Although the film is yet to be released, Sasha has already experienced a little backlash after tweeting about working on the film with Moretz. "Why not cast an actual gay actress? Would that not be an idea? Would that not be important?" @Dykes1Tired questioned, to which Sasha replied, "You don't know a single thing about me. relax." Sasha refuses to define herself in heteronormative terms. "People believe they know you and they see all these things. She said she wasn't particularly talking about me, but even so, you don't know my life, or other people's lives, so don't assume. How do you know if someone is straight cos you saw them date one person? That type of judgement is what we don't need right now. You don't know my life, so don't speak on it."

Sasha's first role happened to be with a director who strays far from normal filmmaking methods; Andrea's approach is very up close and personal, the camera following its characters at close proximity.
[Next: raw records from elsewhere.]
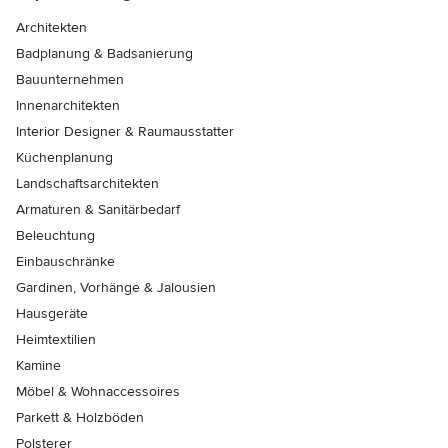
Architekten
Badplanung & Badsanierung
Bauunternehmen
Innenarchitekten
Interior Designer & Raumausstatter
Küchenplanung
Landschaftsarchitekten
Armaturen & Sanitärbedarf
Beleuchtung
Einbauschränke
Gardinen, Vorhänge & Jalousien
Hausgeräte
Heimtextilien
Kamine
Möbel & Wohnaccessoires
Parkett & Holzböden
Polsterer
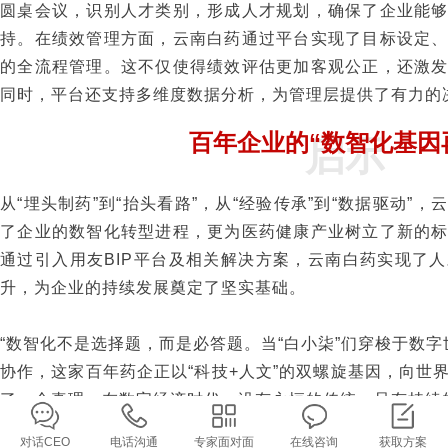
圆桌会议，识别人才类别，形成人才规划，确保了企业能
持。在绩效管理方面，云南白药通过平台实现了目标设定
的全流程管理。这不仅使得绩效评估更加客观公正，还激
同时，平台还支持多维度数据分析，为管理层提供了有力的
百年企业的“数智化基因
启示
从“埋头制药”到“抬头看路”，从“经验传承”到“数据驱动”
了企业的数智化转型进程，更为医药健康产业树立了新的
通过引入用友BIP平台及相关解决方案，云南白药实现了
升，为企业的持续发展奠定了坚实基础。
“数智化不是选择题，而是必答题。当“白小柒”们穿梭于数字
协作，这家百年药企正以“科技+人文”的双螺旋基因，向世
了一个真理：在数字经济时代，没有永恒的传统，只有持续
对话CEO
电话沟通
专家面对面
在线咨询
获取方案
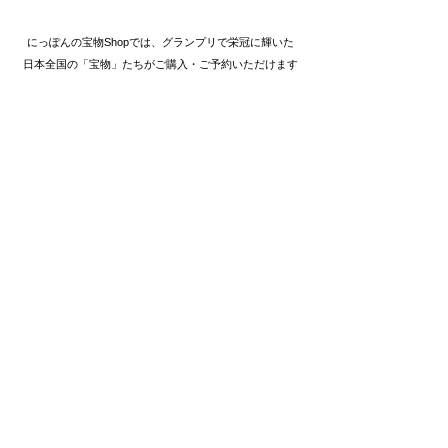
にっぽんの宝物Shopでは、グランプリで栄冠に輝いた
日本全国の「宝物」たちがご購入・ご予約いただけます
To prepare for the shoot, Andrea took the cast on a real-life road trip, where they road-tested the script, plot, and sublime soundtrack. How then has Sasha found stepping onto a set with directors and actors who have a more traditional approach to filmmaking? "The way I started off makes everything else seem so foreign, but I've enjoyed — and struggled — with finding how I fit into another artist's vision," Sasha reflects. "I think the special thing is that I love to observe people, I love to access all levels of the mind, so once I unlock and pick up on how the person opposite of me works, moves and relays information, then I find myself easing into it and holding a place. I want to help bring someone's vision to life, therefore I seek to see it through their eyes as well as mine."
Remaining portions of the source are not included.